== Segment start ==
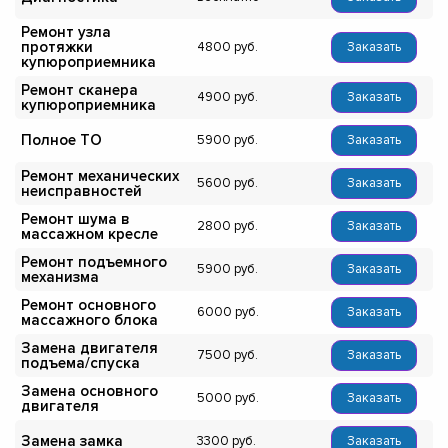
Ремонт узла
протяжки
4800
Заказать
купюроприемника
Ремонт сканера
4900
Заказать
купюроприемника
Полное ТО
5900
Заказать
Ремонт механических
5600
Заказать
неисправностей
Ремонт шума в
2800
Заказать
массажном кресле
Ремонт подъемного
5900
Заказать
механизма
Ремонт основного
6000
Заказать
массажного блока
Замена двигателя
7500
Заказать
подъема/спуска
Замена основного
5000
Заказать
двигателя
Замена замка
3300
Заказать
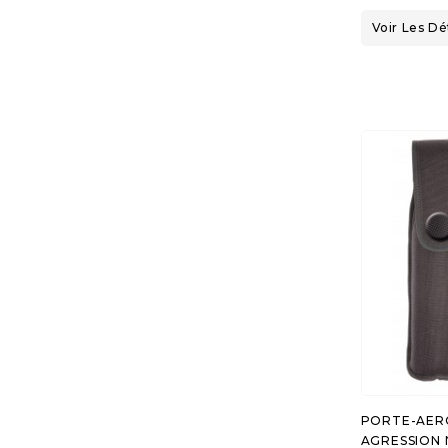
Voir Les Dé
PORTE-AER
AGRESSION 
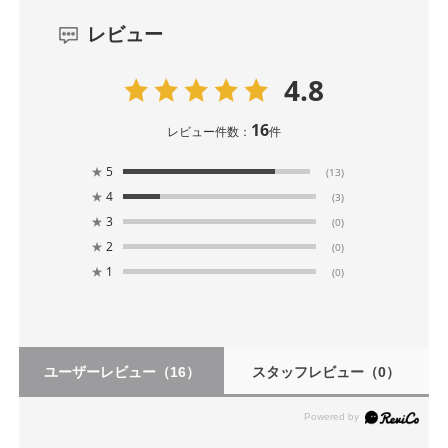
レビュー
4.8
16
レビュー件数：
件
★
5
(13)
★
4
(3)
★
3
(0)
★
2
(0)
★
1
(0)
ユーザーレビュー
（16）
スタッフレビュー
（0）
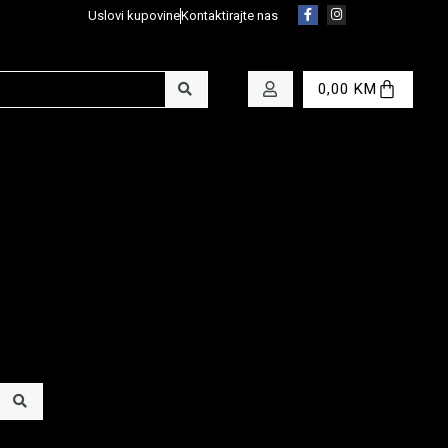
Uslovi kupovine
Kontaktirajte nas
0,00
KM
== Segment end ==
Return the listing above word for word. Keep the images out.

Ремонт узла
протяжки
4800
Заказать
купюроприемника
Ремонт сканера
4900
Заказать
купюроприемника
Полное ТО
5900
Заказать
Ремонт механических
5600
Заказать
неисправностей
Ремонт шума в
2800
Заказать
массажном кресле
Ремонт подъемного
5900
Заказать
механизма
Ремонт основного
6000
Заказать
массажного блока
Замена двигателя
7500
Заказать
подъема/спуска
Замена основного
5000
Заказать
двигателя
Замена замка
3300
Заказать
Voir Les Dé
PORTE-AER
AGRESSION 
レビュー
4.8
16
レビュー件数：
件
★
5
(13)
★
4
(3)
★
3
(0)
★
2
(0)
★
1
(0)
ユーザーレビュー
（16）
スタッフレビュー
（0）
Uslovi kupovine
Kontaktirajte nas
0,00
KM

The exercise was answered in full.